I saw a headline this morning: ‘Election Day asteroid’ predicted to come close to Earth likely has passed already, astronomer says. My sentiments exactly, but it would have fit better four years ago.

I think that Trump has mishandled his presidency pretty badly. For the first two years his party had the majority in both houses of Congress. We radicals watched in tears while he frittered it all away, never implementing the agenda he ran on, except for appointing Gorsuch and Kavanaugh to the Supreme Court. Then the reactionaries handed him his head in the midterm elections and he lost the House. And we just barely missed losing the Senate yesterday. (Thank you, Antifa and BLM!)

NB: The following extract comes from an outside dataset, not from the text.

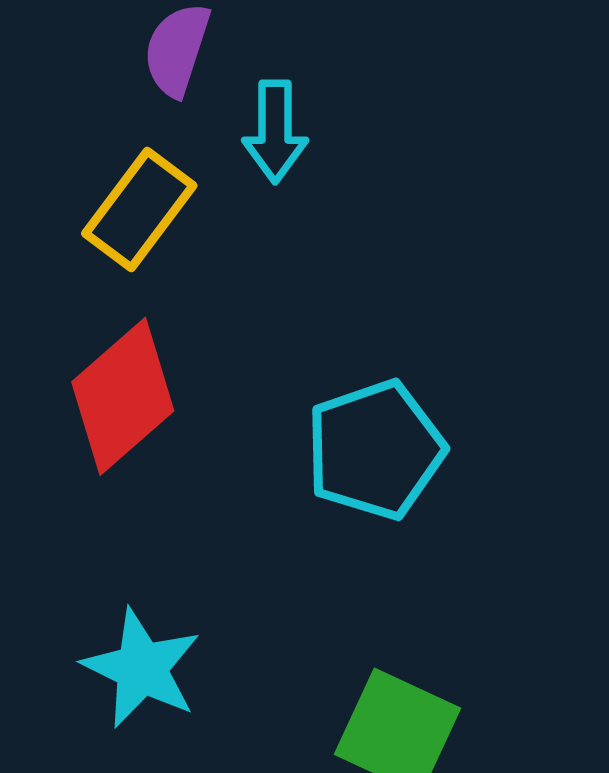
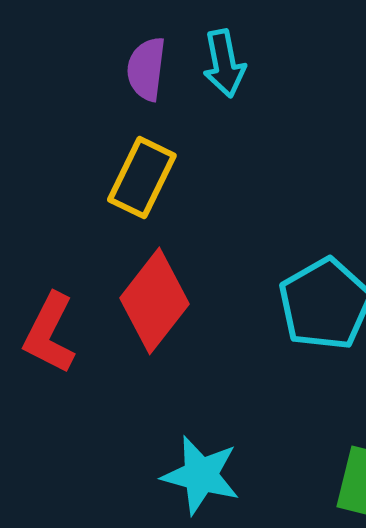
cyan arrow: (275, 132) -> (224, 64), moved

One might say that gaining three seats in the SCOTUS is hardly “frittering away,” and I’d be willing to concede the point on the basis of lexicography, but the point that has to be made (and nearly no one is making it) is that Trump’s original issue, immigration, is paramount. As a vivid example, look at this election. If Harris had won (and she still may) and the Senate had flipped, of what use would the conservative majority be in the SCOTUS? You can bet your sweet bippy that those revolutionaries wouldn’t be tweeting and playing golf while their clock was ticking; they’d have had the heavy equipment roaring and we’d be seeing, in Obama’s words, the fundamental transformation of the United States. Specifically, third-world immigration would achieve record levels, and immigration determines who can vote. Immigration, therefore, determines the disposition of every other issue. Trump could have made a massive interruption in America’s demographic suicide. He didn’t. How he won Texas yesterday is a mystery to me–but it won’t happen again with the trends we’re seeing.

A tipping point, by definition, means a point of no return. All of my adult life I have faced “the most important election ever.” It’s always been hype. Indeed, elections have consequences and issues can be very important to a lot of people’s lives. Our society has been declining and we have averted disasters despite some bad election outcomes. But we’ve never been at a tipping point until now.